Recorded with Agnello at Water Music and Electric Lady Studios, Mayfield recruited a stellar group
of musicians for Sorry Is Gone, including Avett on backing vocals and keys, drummer Steve Shelley
(Sonic Youth, Sun Kil Moon), bassist Emil Amos (Grails, Holy Sons), guitarist Cameron Deyell (Sia,
Streets of Laredo) and Patrick Damphier (The Mynabirds, Field Days, who produced and played on
“Offa My Hands”). Together, they worked to create an ominous take on love, where hope can exist
among heartbreak and the end is only as finite as we make it to be. On songs like the title track and
“Bum Me Out,” Mayfield bends the angelic notes of her voice over off-kilter orchestration, building an
environment of warrior-style triumph; on “Safe 2 Connect 2,” she takes stock of the digital world to a
haunting, acoustic backdrop that gives a subtle ode to her bluegrass roots.
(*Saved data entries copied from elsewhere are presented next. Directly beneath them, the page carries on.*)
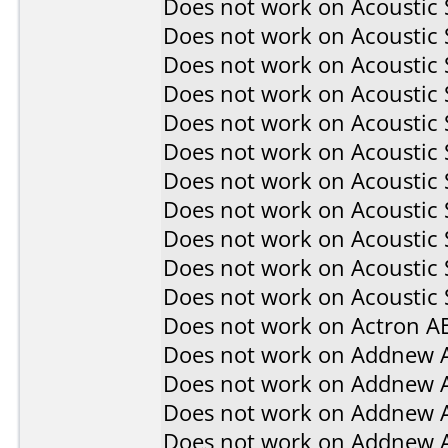
Does not work on
Acoustic
Does not work on
Acoustic
Does not work on
Acoustic
Does not work on
Acoustic
Does not work on
Acoustic
Does not work on
Acoustic
Does not work on
Acoustic
Does not work on
Acoustic
Does not work on
Acoustic
Does not work on
Acoustic
Does not work on
Acoustic 
Does not work on
Actron A
Does not work on
Addnew 
Does not work on
Addnew 
Does not work on
Addnew 
Does not work on
Addnew 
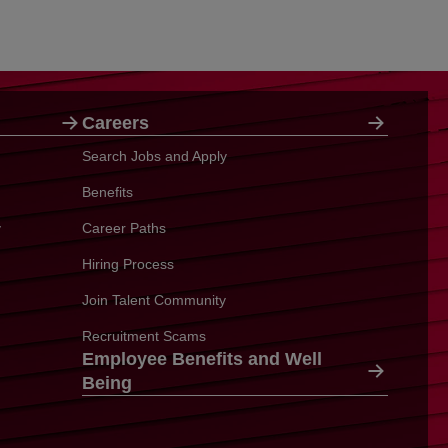
Careers
Search Jobs and Apply
Benefits
y
Career Paths
Hiring Process
Join Talent Community
Recruitment Scams
Employee Benefits and Well
Being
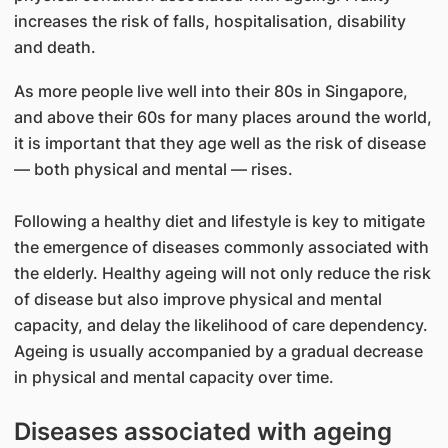
increases the risk of falls, hospitalisation, disability
and death.
As more people live well into their 80s in Singapore,
and above their 60s for many places around the world,
it is important that they age well as the risk of disease
— both physical and mental — rises.
Following a healthy diet and lifestyle is key to mitigate
the emergence of diseases commonly associated with
the elderly. Healthy ageing will not only reduce the risk
of disease but also improve physical and mental
capacity, and delay the likelihood of care dependency.
Ageing is usually accompanied by a gradual decrease
in physical and mental capacity over time.
Diseases associated with ageing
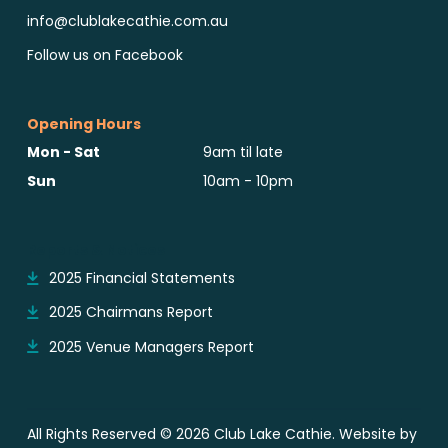
info@clublakecathie.com.au
Follow us on Facebook
Opening Hours
Mon - Sat
9am til late
Sun
10am - 10pm
Reports & Notices
2025 Financial Statements
2025 Chairmans Report
2025 Venue Managers Report
All Rights Reserved © 2026 Club Lake Cathie. Website by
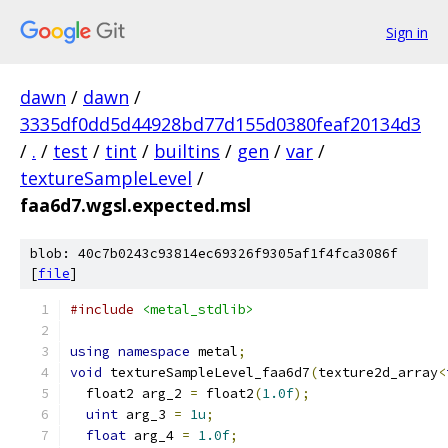
Sign in
dawn
/
dawn
/
3335df0dd5d44928bd77d155d0380feaf20134d3
/
.
/
test
/
tint
/
builtins
/
gen
/
var
/
textureSampleLevel
/
faa6d7.wgsl.expected.msl
blob: 40c7b0243c93814ec69326f9305af1f4fca3086f
[
file
]
#include
<metal_stdlib>
using
namespace
 metal
;
void
 textureSampleLevel_faa6d7
(
texture2d_array
<
  float2 arg_2 
=
 float2
(
1.0f
);
uint
 arg_3 
=
1u
;
float
 arg_4 
=
1.0f
;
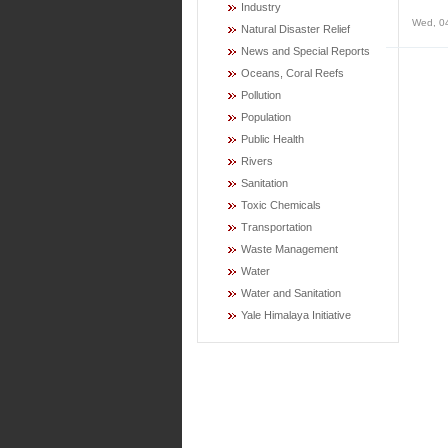
Industry
Wed, 0
Natural Disaster Relief
News and Special Reports
Oceans, Coral Reefs
Pollution
Population
Public Health
Rivers
Sanitation
Toxic Chemicals
Transportation
Waste Management
Water
Water and Sanitation
Yale Himalaya Initiative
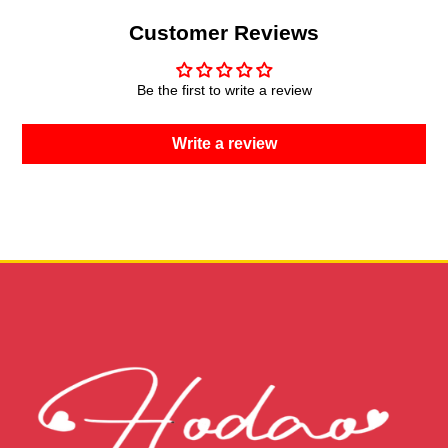
Customer Reviews
Be the first to write a review
Write a review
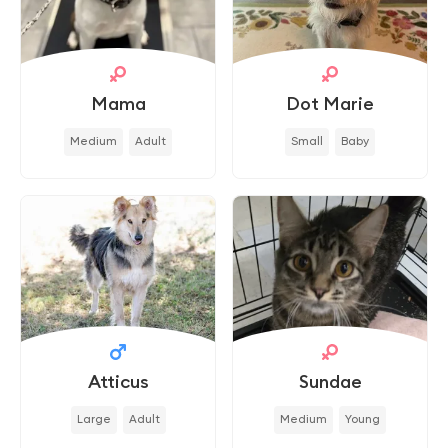
Mama
Dot Marie
Medium
Adult
Small
Baby
Atticus
Sundae
Large
Adult
Medium
Young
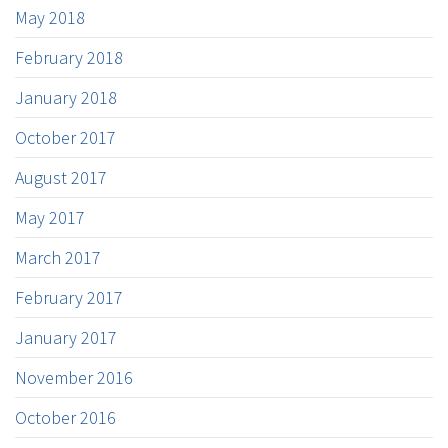
May 2018
February 2018
January 2018
October 2017
August 2017
May 2017
March 2017
February 2017
January 2017
November 2016
October 2016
“Been though hell, there’s no telling what might happen in my future,” she sings. “All I can do is be
thankful for each moment that’s my own.”

Mayfield has paved an unconventional lifestyle – playing in her family’s bluegrass band since the
age of eight, she didn’t have any traditional schooling and released her first album at the age of
fifteen, when she was discovered by Dan Auerbach of the Black Keys. Influenced by everything from
that mountain sound to the modern garage, Mayfield has been able to come at songwriting from a
pure perspective, lead more by her heart than any textbook. It’s what makes the tracks of Sorry Is
Gone so striking and visceral – there is no filter on the emotions, no rulebook and certainly no
excuses for anything she’s been through or the candor she fires.

“I’m not going to bite my lip on anything,” she says. “If there is one thing I am going to do, it’s talk
and sing about what I want to. No one is going to manipulate me.”

The sorry is gone, once and for all – and Sorry Is Gone is a permission slip for anyone who wants to
stop apologizing for others, and start living for themselves.